**Exercise**
Could you transcribe all of the data exactly and skip any pictures?

**Supplied data**
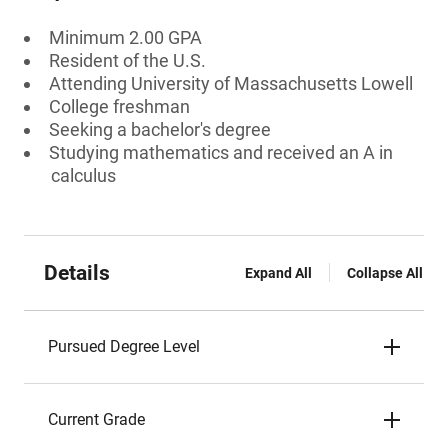
Minimum 2.00 GPA
Resident of the U.S.
Attending University of Massachusetts Lowell
College freshman
Seeking a bachelor's degree
Studying mathematics and received an A in
calculus
Details
Expand All
Collapse All
Pursued Degree Level
Current Grade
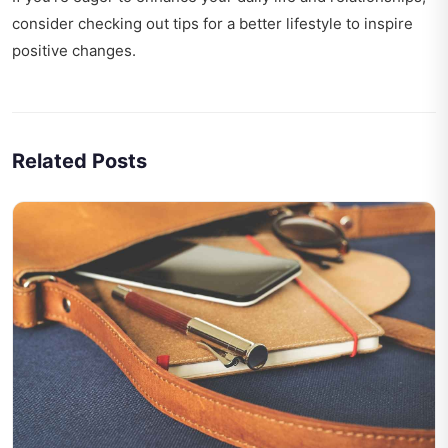
consider checking out
tips for a better lifestyle
to inspire
positive changes.
Related Posts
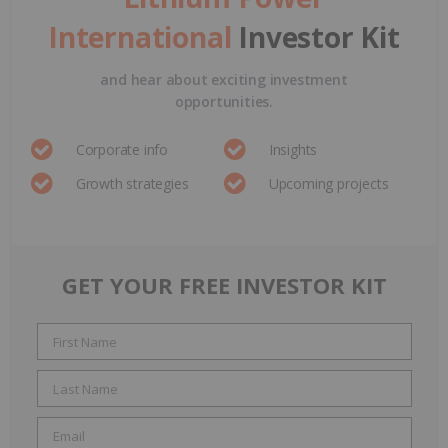
International
Investor Kit
and hear about exciting investment
opportunities.
Corporate info
Insights
Growth strategies
Upcoming projects
GET YOUR FREE INVESTOR KIT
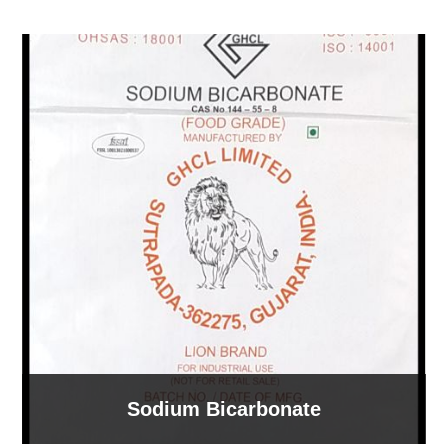
Sodium Bicarbonate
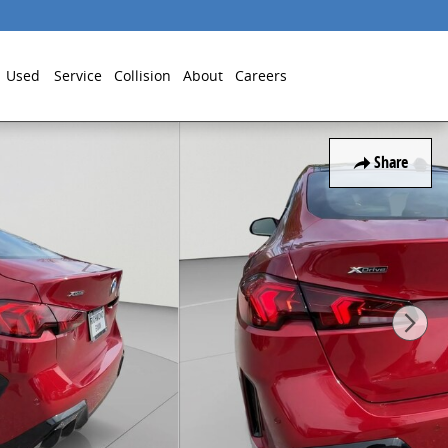
Used
Service
Collision
About
Careers
Share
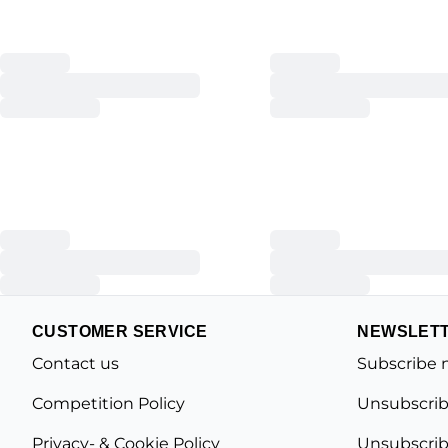
CUSTOMER SERVICE
NEWSLET
Contact us
Subscribe 
Competition Policy
Unsubscrib
Privacy- & Cookie Policy
Unsubscrib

**Reply to the task**
Minimum 2.00 GPA
Resident of the U.S.
Attending University of Massachusetts Lowell
College freshman
Seeking a bachelor's degree
Studying mathematics and received an A in
calculus
Details
Expand All
Collapse All
Pursued Degree Level
Current Grade
consider checking out
tips for a better lifestyle
to inspire
positive changes.
Related Posts
International
Investor Kit
and hear about exciting investment
opportunities.
Corporate info
Insights
Growth strategies
Upcoming projects
GET YOUR FREE INVESTOR KIT
Sodium Bicarbonate
Used
Service
Collision
About
Careers
Share
CUSTOMER SERVICE
NEWSLET
Contact us
Subscribe 
Competition Policy
Unsubscrib
Privacy- & Cookie Policy
Unsubscrib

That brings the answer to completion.